Summer jobs lose sense of fun

My shortest summer job lasted only four days, thanks to the newlyweds.

Home from my freshman year in college, I’d become a busboy at a hotel in Tarrytown, N.Y. Cleaning up after midnight on my fourth day, I found 16 bottles of “complimentary” champagne.

Each bottle was to be delivered shortly – very shortly – after the newlyweds got to their rooms. But the front desk hadn’t passed the word.

I suggested to the night manager that a 1 a.m delivery would be worse for hotel PR than no delivery at all. “No! It’s part of the package,” he insisted. “You’ve got to take them up.”

I tried. But after making my little welcoming speech to two or three furious grooms, I just went home.

The next day my boss chewed me out for not finishing the job, and I laughed at her and quit. Sometimes you have to work for idiots, but there’s a limit.

This brief period in my resume of summer jobs came to mind recently as I waited for the train to Philadelphia – to the kind of office job I’ve had for the past 30 years.
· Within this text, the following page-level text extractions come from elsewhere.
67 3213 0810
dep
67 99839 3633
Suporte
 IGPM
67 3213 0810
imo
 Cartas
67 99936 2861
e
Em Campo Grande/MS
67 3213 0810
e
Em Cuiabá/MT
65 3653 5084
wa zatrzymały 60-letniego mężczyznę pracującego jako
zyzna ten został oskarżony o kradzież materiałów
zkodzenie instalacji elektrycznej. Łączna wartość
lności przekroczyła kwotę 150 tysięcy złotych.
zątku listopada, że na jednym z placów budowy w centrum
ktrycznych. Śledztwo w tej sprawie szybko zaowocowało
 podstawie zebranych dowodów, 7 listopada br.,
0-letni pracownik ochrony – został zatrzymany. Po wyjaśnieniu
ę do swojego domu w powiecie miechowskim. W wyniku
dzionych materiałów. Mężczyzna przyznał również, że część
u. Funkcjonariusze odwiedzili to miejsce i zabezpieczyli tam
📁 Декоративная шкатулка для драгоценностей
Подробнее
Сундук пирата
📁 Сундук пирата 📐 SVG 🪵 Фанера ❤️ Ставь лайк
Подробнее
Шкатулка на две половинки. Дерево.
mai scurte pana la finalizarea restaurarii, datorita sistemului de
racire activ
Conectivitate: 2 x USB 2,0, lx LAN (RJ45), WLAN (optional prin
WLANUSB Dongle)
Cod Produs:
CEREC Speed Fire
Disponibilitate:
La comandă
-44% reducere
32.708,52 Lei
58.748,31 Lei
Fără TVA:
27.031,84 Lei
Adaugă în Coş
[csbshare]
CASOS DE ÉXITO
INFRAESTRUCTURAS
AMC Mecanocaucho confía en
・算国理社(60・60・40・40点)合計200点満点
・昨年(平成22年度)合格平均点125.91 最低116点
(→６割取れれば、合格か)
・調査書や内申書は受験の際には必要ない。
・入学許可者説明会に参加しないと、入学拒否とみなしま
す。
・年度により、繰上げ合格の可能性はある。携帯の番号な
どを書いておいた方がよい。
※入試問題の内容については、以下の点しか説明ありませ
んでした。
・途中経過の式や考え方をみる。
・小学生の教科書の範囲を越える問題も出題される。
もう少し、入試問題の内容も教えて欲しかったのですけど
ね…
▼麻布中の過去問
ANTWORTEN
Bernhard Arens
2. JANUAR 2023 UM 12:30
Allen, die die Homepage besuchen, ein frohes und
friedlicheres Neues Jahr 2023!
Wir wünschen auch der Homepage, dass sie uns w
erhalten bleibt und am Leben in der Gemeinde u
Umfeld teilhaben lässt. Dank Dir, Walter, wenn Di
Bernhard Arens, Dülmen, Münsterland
There on the platform were several college students, nicely dressed, I gathered, for a summer of interning. They looked altogether too serious.

I can’t prove this, but I sense that, these days, more and more summer jobs are about resume-polishing than about doing something different and having fun.

My 16-year-old nephew in Oregon plans to take a college chemistry course. Some young people plan “community service” that will look good on college applications. And lots of college kids apparently want to work for companies that might hire them after graduation, as if the 40 or 50 years of serious work to come aren’t enough.

Gee, I don’t remember anyone doing that sort of thing when I was that age.

Who’s behind this? High school guidance counselors? College admissions people? Corporate recruiters? Parents?

Or have I got it wrong?

I’d like to find out, and this is a case where readers must know more than I do. So I’d like to have another contest, as I’ve done from time to time.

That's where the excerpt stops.